Prolongation en France des durées des plans :
En effet, la situation engendrée par la crise sanitaire peut empêcher la bonne exécution du plan de sauvegarde ou de redressement déjà arrêté avant l’entrée en vigueur de l’état d’urgence. Raison pour laquelle il fallait prolonger la durée d’exécution de ces plans après la fin de l’état d’urgence et de mettre en œuvre les mécanismes adaptés pour permettre aux organes des procédures collectives en cours de réaliser leur mission dans des bonnes conditions.
Ainsi, l’ordonnance française du 27 mars 2020 prévoit, la prolongation, de pleine droit, de la durée d’une procédure de conciliation d’une durée équivalente à celle de l’état d’urgence sanitaire plus 3 mois. Une décision logique car les négociations que peut émettre le conciliateur en période de confinement seront sans effet et moins efficaces.
Elle prévoit également, à l’expiration d’un mois après l’état d’urgence, une prolongation des plans de sauvegarde et de redressement, de pleine droit (sans audience ni jugement), pour une durée équivalente à celle de l’état d’urgence sanitaire plus un mois.
Le législateur marocain devait ainsi procéder à des mesures expresses comme celle-ci pour ne pas laisser la marge aux appréciations et interprétations diverses.

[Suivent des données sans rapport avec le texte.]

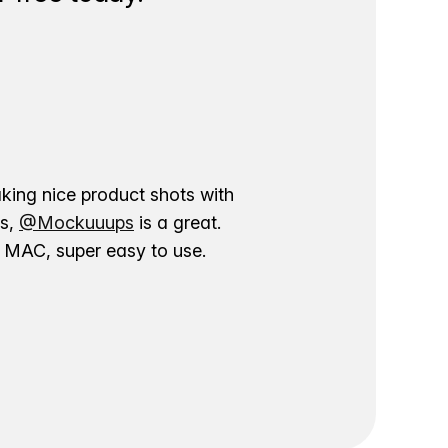
aking nice product shots with
ns,
@Mockuuups
is a great.
ur MAC, super easy to use.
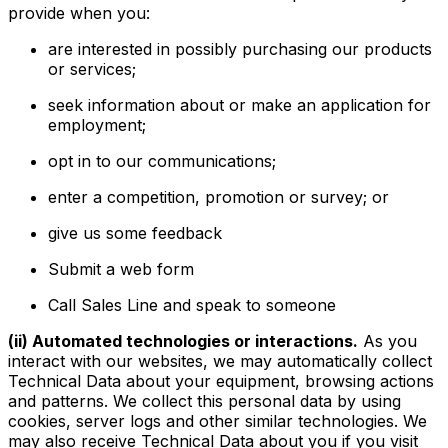
provide when you:
are interested in possibly purchasing our products
or services;
seek information about or make an application for
employment;
opt in to our communications;
enter a competition, promotion or survey; or
give us some feedback
Submit a web form
Call Sales Line and speak to someone
(ii) Automated technologies or interactions.
As you
interact with our websites, we may automatically collect
Technical Data about your equipment, browsing actions
and patterns. We collect this personal data by using
cookies, server logs and other similar technologies. We
may also receive Technical Data about you if you visit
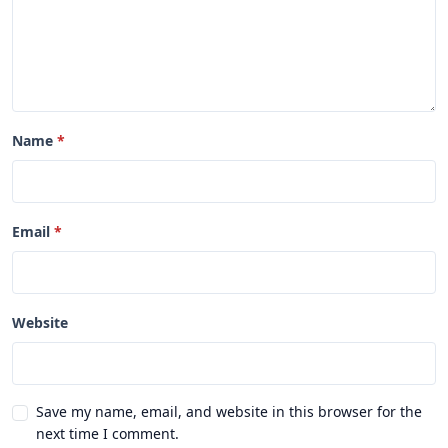
Name
Email
Website
Save my name, email, and website in this browser for the
next time I comment.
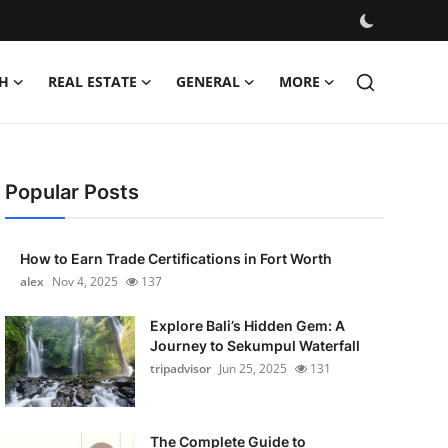
H
REAL ESTATE
GENERAL
MORE
Popular Posts
How to Earn Trade Certifications in Fort Worth
alex
Nov 4, 2025
137
Explore Bali’s Hidden Gem: A
Journey to Sekumpul Waterfall
tripadvisor
Jun 25, 2025
131
The Complete Guide to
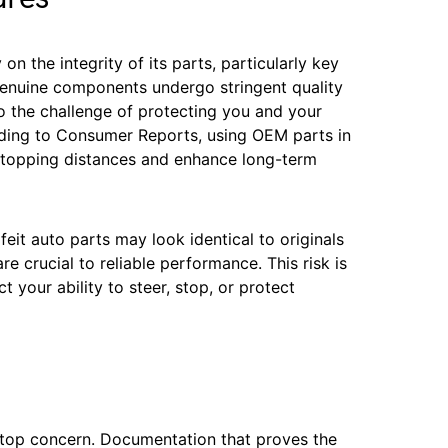
on the integrity of its parts, particularly key
enuine components undergo stringent quality
o the challenge of protecting you and your
ording to Consumer Reports, using OEM parts in
 stopping distances and enhance long-term
eit auto parts may look identical to originals
 are crucial to reliable performance. This risk is
t your ability to steer, stop, or protect
a top concern. Documentation that proves the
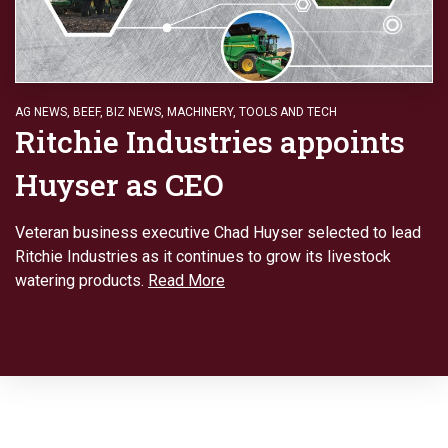
AG NEWS
,
BEEF
,
BIZ NEWS
,
MACHINERY
,
TOOLS AND TECH
Ritchie Industries appoints
Huyser as CEO
Veteran business executive Chad Huyser selected to lead
Ritchie Industries as it continues to grow its livestock
watering products.
Read More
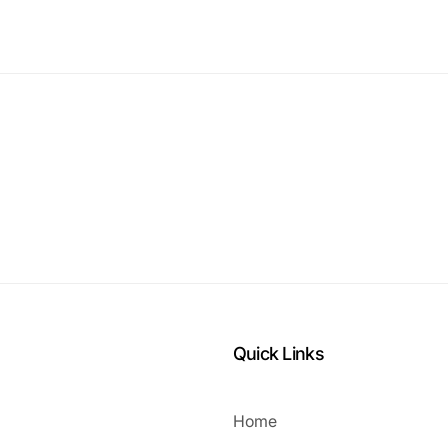
Quick Links
Home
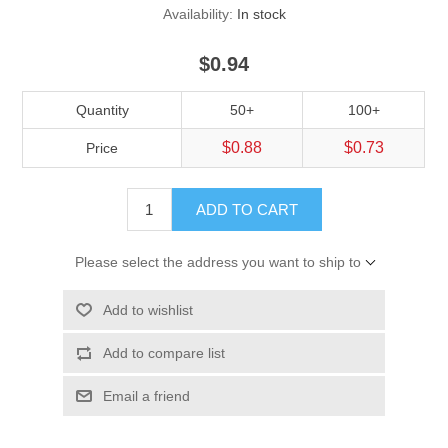
Availability:
In stock
$0.94
Quantity
50+
100+
$0.88
$0.73
Price
ADD TO CART
Please select the address you want to ship to
Add to wishlist
Add to compare list
Email a friend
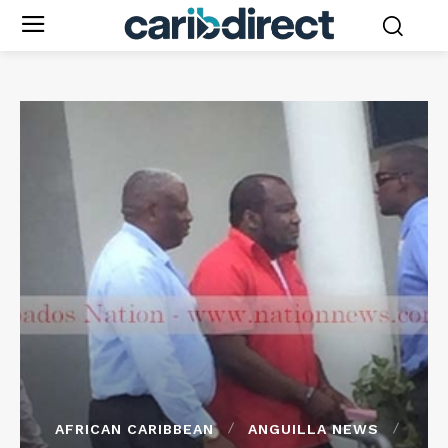
AFRICAN CARIBBEAN
ANGUILLA NEWS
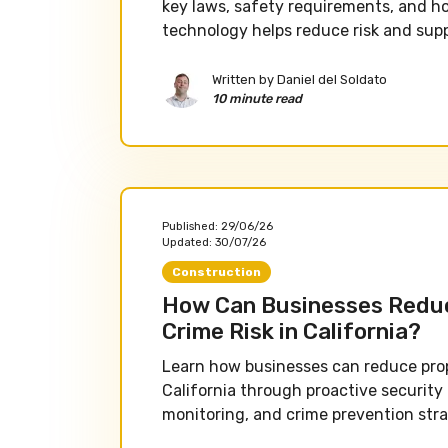
key laws, safety requirements, and h
technology helps reduce risk and sup
Written by
Daniel del Soldato
10 minute read
Published:
29/06/26
Updated:
30/07/26
Construction
How Can Businesses Redu
Crime Risk in California?
Learn how businesses can reduce prope
California through proactive security
monitoring, and crime prevention stra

Surtout que le droit des entreprises en difficultés est un droit spécial qui doit être adapté, dans ces conditions, par des mesures spéciales et non pas le soumettre aux règles communes de l’état d’urgence sanitaire.
Conclusion :
Le droit des entreprises en difficultés est un outil juridique efficace, pour accompagner les entreprises dans leur vie économique et leur permettre de faire face aux différentes éventualités du marché qui pourront affecter leur fonctionnement. L’entreprise est un acteur fondamental sur le marché, sa protection et son perfectionnement permettra de protéger l’emploi et aussi de veiller à la stabilité du marché économique. Ainsi, une protection sécurisé et suffisante ne saura assurée sans un arsenal juridique renforcé et adapté.
Malheureusement, le législateur marocain n’a pas profité de la grande réforme effectuée en la matière, en 2018, et surtout en l’adaptant à cette crise qui présente des grands enjeux pour notre économie nationale. Par contre, le législateur français, a essayé d’adapter les règles de ce droit pour qu’elles puissent représenter l’une des mécanismes de lutte contre les effets secondaires de cette pandémie. Et c’est une vision pragmatique que notre législateur devra suivre, pour mobiliser tous les acquis juridique et économiques contre les conséquences terribles de la covid-19.